Transcribed page contents
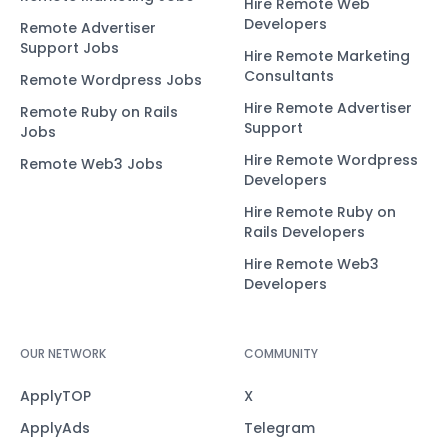
Hire Remote Web
Developers
Remote Advertiser
Support Jobs
Hire Remote Marketing
Consultants
Remote Wordpress Jobs
Hire Remote Advertiser
Remote Ruby on Rails
Support
Jobs
Hire Remote Wordpress
Remote Web3 Jobs
Developers
Hire Remote Ruby on
Rails Developers
Hire Remote Web3
Developers
OUR NETWORK
COMMUNITY
ApplyTOP
X
ApplyAds
Telegram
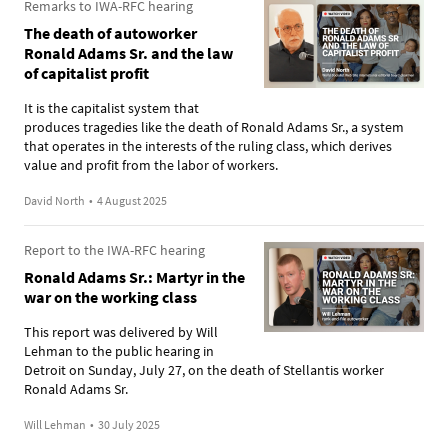
Remarks to IWA-RFC hearing
The death of autoworker
Ronald Adams Sr. and the law
of capitalist profit
It is the capitalist system that
produces tragedies like the death of Ronald Adams Sr., a system
that operates in the interests of the ruling class, which derives
value and profit from the labor of workers.
David North
•
4 August 2025
Report to the IWA-RFC hearing
Ronald Adams Sr.: Martyr in the
war on the working class
This report was delivered by Will
Lehman to the public hearing in
Detroit on Sunday, July 27, on the death of Stellantis worker
Ronald Adams Sr.
Will Lehman
•
30 July 2025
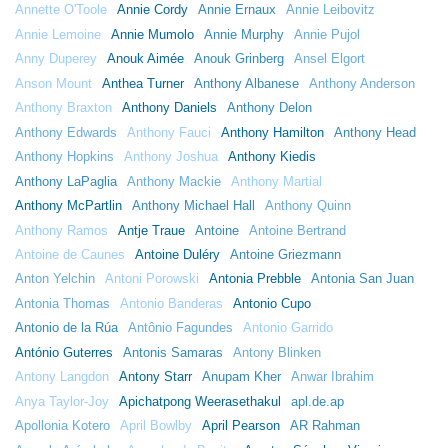
Annette O'Toole
Annie Cordy
Annie Ernaux
Annie Leibovitz
Annie Lemoine
Annie Mumolo
Annie Murphy
Annie Pujol
Anny Duperey
Anouk Aimée
Anouk Grinberg
Ansel Elgort
Anson Mount
Anthea Turner
Anthony Albanese
Anthony Anderson
Anthony Braxton
Anthony Daniels
Anthony Delon
Anthony Edwards
Anthony Fauci
Anthony Hamilton
Anthony Head
Anthony Hopkins
Anthony Joshua
Anthony Kiedis
Anthony LaPaglia
Anthony Mackie
Anthony Martial
Anthony McPartlin
Anthony Michael Hall
Anthony Quinn
Anthony Ramos
Antje Traue
Antoine
Antoine Bertrand
Antoine de Caunes
Antoine Duléry
Antoine Griezmann
Anton Yelchin
Antoni Porowski
Antonia Prebble
Antonia San Juan
Antonia Thomas
Antonio Banderas
Antonio Cupo
Antonio de la Rúa
Antônio Fagundes
Antonio Garrido
António Guterres
Antonis Samaras
Antony Blinken
Antony Langdon
Antony Starr
Anupam Kher
Anwar Ibrahim
Anya Taylor-Joy
Apichatpong Weerasethakul
apl.de.ap
Apollonia Kotero
April Bowlby
April Pearson
AR Rahman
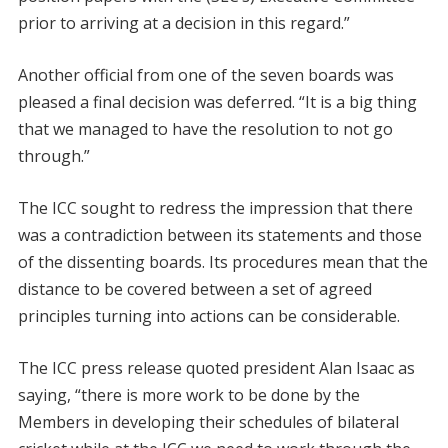
prior to arriving at a decision in this regard.”
Another official from one of the seven boards was
pleased a final decision was deferred. “It is a big thing
that we managed to have the resolution to not go
through.”
The ICC sought to redress the impression that there
was a contradiction between its statements and those
of the dissenting boards. Its procedures mean that the
distance to be covered between a set of agreed
principles turning into actions can be considerable.
The ICC press release quoted president Alan Isaac as
saying, “there is more work to be done by the
Members in developing their schedules of bilateral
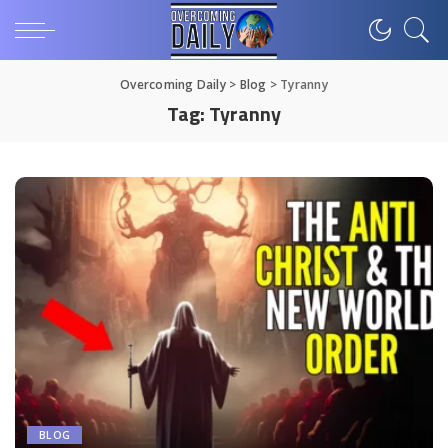
Overcoming Daily
>
Blog
>
Tyranny
Tag:
Tyranny
BLOG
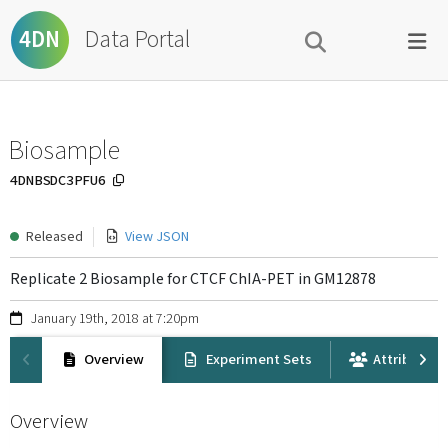
Data Portal
4DN
Biosample
4DNBSDC3PFU6
Released
View JSON
Replicate 2 Biosample for CTCF ChIA-PET in GM12878
January 19th, 2018 at 7:20pm
Overview
Experiment Sets
Attribution
Overview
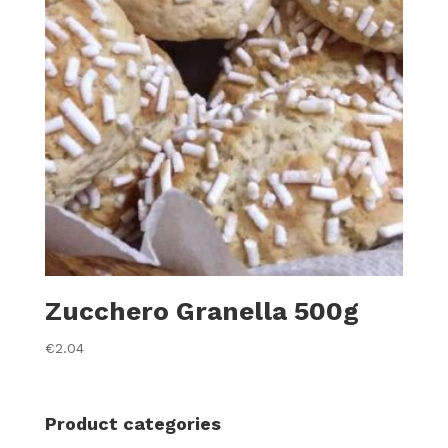
Zucchero Granella 500g
€
2.04
Product categories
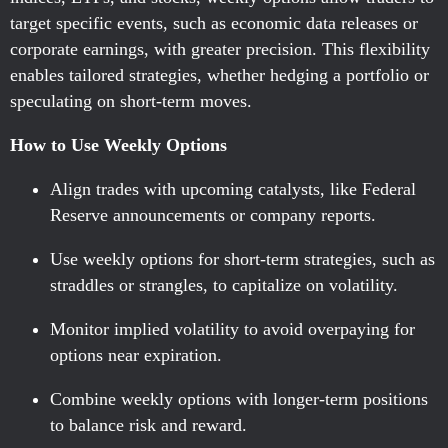
target specific events, such as economic data releases or
corporate earnings, with greater precision. This flexibility
enables tailored strategies, whether hedging a portfolio or
speculating on short-term moves.
How to Use Weekly Options
Align trades with upcoming catalysts, like Federal
Reserve announcements or company reports.
Use weekly options for short-term strategies, such as
straddles or strangles, to capitalize on volatility.
Monitor implied volatility to avoid overpaying for
options near expiration.
Combine weekly options with longer-term positions
to balance risk and reward.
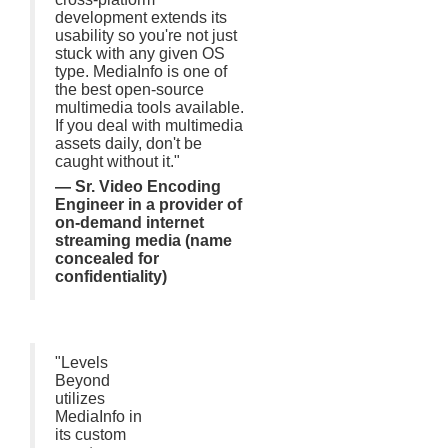
development extends its
usability so you're not just
stuck with any given OS
type. MediaInfo is one of
the best open-source
multimedia tools available.
If you deal with multimedia
assets daily, don't be
caught without it."
— Sr. Video Encoding
Engineer in a provider of
on-demand internet
streaming media (name
concealed for
confidentiality)
"Levels
Beyond
utilizes
MediaInfo in
its custom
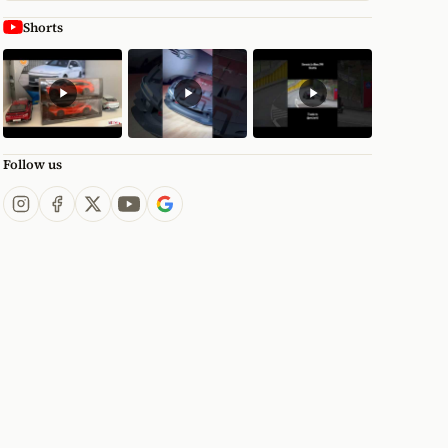
Shorts
Follow us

▸ Assigned task
Skipping every picture, transcribe exactly the lines above from the one containing "Hire Remote Wordpress" through the one containing "It is the capitalist system that", both included.

▸ Exercise response
Hire Remote Wordpress
Remote Web3 Jobs
Developers
Hire Remote Ruby on
Rails Developers
Hire Remote Web3
Developers
OUR NETWORK
COMMUNITY
ApplyTOP
X
ApplyAds
Telegram
Remarks to IWA-RFC hearing
The death of autoworker
Ronald Adams Sr. and the law
of capitalist profit
It is the capitalist system that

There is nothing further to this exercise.